▸ **How to complete this task**: Return the data below exactly as given, except for the images.

━━━ Available data

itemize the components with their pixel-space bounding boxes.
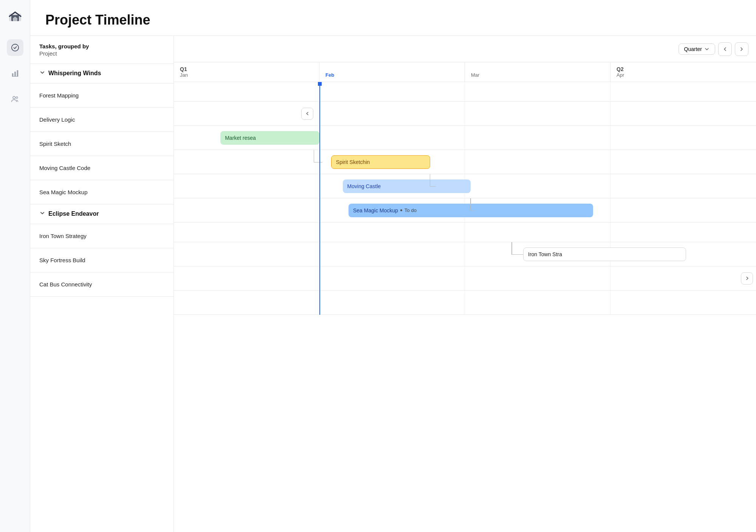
task-name-forest-mapping: Forest Mapping [39,92,79,99]
chevron-right-icon [739,46,744,52]
q1-label: Q1 [180,66,313,72]
task-name-delivery-logic: Delivery Logic [39,116,75,123]
dep-arrow-3b [471,210,474,211]
task-row-sky-fortress-build: Sky Fortress Build [30,248,174,272]
dep-arrow-iron-h [511,254,523,255]
task-name-moving-castle-code: Moving Castle Code [39,165,90,171]
task-row-delivery-logic: Delivery Logic [30,108,174,132]
sidebar-item-tasks[interactable] [7,39,23,56]
chevron-left-icon [722,46,728,52]
bar-iron-town-strategy[interactable]: Iron Town Stra [523,247,686,261]
col-header-apr: Q2 Apr [610,62,756,82]
dep-arrow-iron [511,242,512,254]
col-header-jan: Q1 Jan [174,62,319,82]
svg-rect-3 [12,73,13,76]
dep-arrow-3 [470,198,471,210]
svg-point-6 [13,96,15,99]
bar-label-sea-magic-mockup: Sea Magic Mockup [353,207,398,213]
bar-market-resea[interactable]: Market resea [220,131,319,145]
dep-arrow-1b [314,162,322,163]
tasks-list: Whispering Winds Forest Mapping Delivery… [30,64,174,532]
task-row-cat-bus-connectivity: Cat Bus Connectivity [30,272,174,297]
sidebar [0,0,30,532]
mar-label: Mar [471,72,604,78]
left-panel: Tasks, grouped by Project Whispering Win… [30,36,174,532]
status-dot [400,209,402,211]
today-line [319,82,320,315]
chevron-down-icon-selector [704,46,710,52]
right-expand-button[interactable] [741,272,753,285]
gantt-row-sky-fortress-build [174,266,756,291]
gantt-row-sea-magic-mockup: Sea Magic Mockup To do [174,198,756,223]
timeline-container: Tasks, grouped by Project Whispering Win… [30,36,756,532]
svg-point-7 [16,97,18,99]
timeline-column-headers: Q1 Jan · Feb · Mar Q2 Apr [174,62,756,82]
page-title: Project Timeline [45,12,741,28]
sidebar-item-users[interactable] [7,91,23,107]
jan-label: Jan [180,72,313,78]
sidebar-item-analytics[interactable] [7,65,23,82]
col-header-feb: · Feb [319,62,465,82]
mar-quarter-label: · [471,66,604,72]
gantt-row-forest-mapping [174,102,756,126]
feb-quarter-label: · [325,66,459,72]
dep-arrow-2 [430,174,431,186]
next-nav-button[interactable] [735,42,748,56]
bar-spirit-sketching[interactable]: Spirit Sketchin [331,155,430,169]
svg-rect-5 [17,70,18,77]
dep-arrow-1 [314,150,314,162]
quarter-selector[interactable]: Quarter [679,43,715,55]
gantt-content-area: Market resea Spirit Sketchin [174,82,756,315]
gantt-body: Market resea Spirit Sketchin [174,82,756,532]
bar-label-iron-town-strategy: Iron Town Stra [528,251,562,257]
bar-label-moving-castle: Moving Castle [347,183,381,189]
sidebar-navigation [7,39,23,107]
left-header: Tasks, grouped by Project [30,36,174,64]
task-row-sea-magic-mockup: Sea Magic Mockup [30,180,174,204]
group-header-eclipse-endeavor[interactable]: Eclipse Endeavor [30,204,174,224]
task-row-forest-mapping: Forest Mapping [30,84,174,108]
task-name-spirit-sketch: Spirit Sketch [39,141,71,147]
group-header-whispering-winds[interactable]: Whispering Winds [30,64,174,84]
gantt-group-eclipse-endeavor [174,223,756,242]
task-name-iron-town-strategy: Iron Town Strategy [39,233,87,239]
gantt-row-delivery-logic: Market resea [174,126,756,150]
today-dot [318,82,322,86]
chevron-right-icon-expand [745,276,750,281]
bar-moving-castle[interactable]: Moving Castle [343,179,471,193]
back-button[interactable] [301,108,313,120]
gantt-row-cat-bus-connectivity [174,291,756,315]
svg-point-2 [11,44,18,51]
task-row-iron-town-strategy: Iron Town Strategy [30,224,174,248]
task-name-sea-magic-mockup: Sea Magic Mockup [39,189,88,195]
task-row-spirit-sketch: Spirit Sketch [30,132,174,156]
gantt-group-whispering-winds [174,82,756,102]
chevron-down-icon [39,70,45,77]
gantt-row-spirit-sketch: Spirit Sketchin [174,150,756,174]
left-header-line2: Project [39,50,89,57]
right-panel: Quarter Q [174,36,756,532]
bar-label-spirit-sketch: Spirit Sketchin [336,159,370,165]
todo-badge: To do [404,207,417,213]
main-content: Project Timeline Tasks, grouped by Proje… [30,0,756,532]
svg-rect-4 [14,71,16,76]
apr-label: Apr [617,72,750,78]
gantt-row-iron-town-strategy: Iron Town Stra [174,242,756,266]
task-name-cat-bus-connectivity: Cat Bus Connectivity [39,281,92,288]
q2-label: Q2 [617,66,750,72]
app-logo [7,8,23,24]
quarter-label: Quarter [684,46,702,52]
prev-nav-button[interactable] [718,42,732,56]
chevron-down-icon-2 [39,210,45,218]
col-header-mar: · Mar [465,62,610,82]
task-name-sky-fortress-build: Sky Fortress Build [39,257,85,263]
gantt-controls: Quarter [174,36,756,62]
page-header: Project Timeline [30,0,756,36]
feb-label: Feb [325,72,459,78]
task-row-moving-castle-code: Moving Castle Code [30,156,174,180]
gantt-row-moving-castle-code: Moving Castle [174,174,756,198]
group-label-eclipse-endeavor: Eclipse Endeavor [48,210,99,217]
dep-arrow-2b [430,186,436,187]
bar-label-market-resea: Market resea [225,135,256,141]
chevron-left-icon-back [305,111,310,116]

━━━━━━

▸ **Reply**:
itemize the components with their pixel-space bounding boxes.
task-name-forest-mapping: Forest Mapping [39,92,79,99]
chevron-right-icon [739,46,744,52]
q1-label: Q1 [180,66,313,72]
task-name-delivery-logic: Delivery Logic [39,116,75,123]
dep-arrow-3b [471,210,474,211]
task-row-sky-fortress-build: Sky Fortress Build [30,248,174,272]
dep-arrow-iron-h [511,254,523,255]
task-name-moving-castle-code: Moving Castle Code [39,165,90,171]
task-row-delivery-logic: Delivery Logic [30,108,174,132]
sidebar-item-tasks[interactable] [7,39,23,56]
chevron-left-icon [722,46,728,52]
bar-iron-town-strategy[interactable]: Iron Town Stra [523,247,686,261]
col-header-apr: Q2 Apr [610,62,756,82]
dep-arrow-iron [511,242,512,254]
col-header-jan: Q1 Jan [174,62,319,82]
svg-rect-3 [12,73,13,76]
dep-arrow-3 [470,198,471,210]
svg-point-6 [13,96,15,99]
bar-label-sea-magic-mockup: Sea Magic Mockup [353,207,398,213]
bar-market-resea[interactable]: Market resea [220,131,319,145]
dep-arrow-1b [314,162,322,163]
tasks-list: Whispering Winds Forest Mapping Delivery… [30,64,174,532]
task-row-cat-bus-connectivity: Cat Bus Connectivity [30,272,174,297]
sidebar [0,0,30,532]
mar-label: Mar [471,72,604,78]
left-panel: Tasks, grouped by Project Whispering Win… [30,36,174,532]
status-dot [400,209,402,211]
today-line [319,82,320,315]
chevron-down-icon-selector [704,46,710,52]
right-expand-button[interactable] [741,272,753,285]
gantt-row-sky-fortress-build [174,266,756,291]
gantt-row-sea-magic-mockup: Sea Magic Mockup To do [174,198,756,223]
timeline-container: Tasks, grouped by Project Whispering Win… [30,36,756,532]
svg-point-7 [16,97,18,99]
timeline-column-headers: Q1 Jan · Feb · Mar Q2 Apr [174,62,756,82]
page-title: Project Timeline [45,12,741,28]
sidebar-item-users[interactable] [7,91,23,107]
jan-label: Jan [180,72,313,78]
sidebar-item-analytics[interactable] [7,65,23,82]
col-header-feb: · Feb [319,62,465,82]
mar-quarter-label: · [471,66,604,72]
gantt-row-forest-mapping [174,102,756,126]
feb-quarter-label: · [325,66,459,72]
dep-arrow-2 [430,174,431,186]
next-nav-button[interactable] [735,42,748,56]
bar-spirit-sketching[interactable]: Spirit Sketchin [331,155,430,169]
svg-rect-5 [17,70,18,77]
dep-arrow-1 [314,150,314,162]
quarter-selector[interactable]: Quarter [679,43,715,55]
gantt-content-area: Market resea Spirit Sketchin [174,82,756,315]
gantt-body: Market resea Spirit Sketchin [174,82,756,532]
bar-label-iron-town-strategy: Iron Town Stra [528,251,562,257]
bar-label-moving-castle: Moving Castle [347,183,381,189]
sidebar-navigation [7,39,23,107]
left-header: Tasks, grouped by Project [30,36,174,64]
task-row-sea-magic-mockup: Sea Magic Mockup [30,180,174,204]
group-header-eclipse-endeavor[interactable]: Eclipse Endeavor [30,204,174,224]
task-row-forest-mapping: Forest Mapping [30,84,174,108]
task-name-spirit-sketch: Spirit Sketch [39,141,71,147]
group-header-whispering-winds[interactable]: Whispering Winds [30,64,174,84]
gantt-group-eclipse-endeavor [174,223,756,242]
task-name-iron-town-strategy: Iron Town Strategy [39,233,87,239]
gantt-row-delivery-logic: Market resea [174,126,756,150]
today-dot [318,82,322,86]
chevron-right-icon-expand [745,276,750,281]
bar-moving-castle[interactable]: Moving Castle [343,179,471,193]
back-button[interactable] [301,108,313,120]
gantt-row-cat-bus-connectivity [174,291,756,315]
svg-point-2 [11,44,18,51]
task-row-iron-town-strategy: Iron Town Strategy [30,224,174,248]
task-name-sea-magic-mockup: Sea Magic Mockup [39,189,88,195]
task-row-spirit-sketch: Spirit Sketch [30,132,174,156]
gantt-group-whispering-winds [174,82,756,102]
chevron-down-icon [39,70,45,77]
gantt-row-spirit-sketch: Spirit Sketchin [174,150,756,174]
left-header-line2: Project [39,50,89,57]
right-panel: Quarter Q [174,36,756,532]
bar-label-spirit-sketch: Spirit Sketchin [336,159,370,165]
todo-badge: To do [404,207,417,213]
main-content: Project Timeline Tasks, grouped by Proje… [30,0,756,532]
svg-rect-4 [14,71,16,76]
apr-label: Apr [617,72,750,78]
gantt-row-iron-town-strategy: Iron Town Stra [174,242,756,266]
task-name-cat-bus-connectivity: Cat Bus Connectivity [39,281,92,288]
q2-label: Q2 [617,66,750,72]
app-logo [7,8,23,24]
quarter-label: Quarter [684,46,702,52]
prev-nav-button[interactable] [718,42,732,56]
chevron-down-icon-2 [39,210,45,218]
col-header-mar: · Mar [465,62,610,82]
task-name-sky-fortress-build: Sky Fortress Build [39,257,85,263]
gantt-controls: Quarter [174,36,756,62]
page-header: Project Timeline [30,0,756,36]
feb-label: Feb [325,72,459,78]
task-row-moving-castle-code: Moving Castle Code [30,156,174,180]
gantt-row-moving-castle-code: Moving Castle [174,174,756,198]
group-label-eclipse-endeavor: Eclipse Endeavor [48,210,99,217]
dep-arrow-2b [430,186,436,187]
bar-label-market-resea: Market resea [225,135,256,141]
chevron-left-icon-back [305,111,310,116]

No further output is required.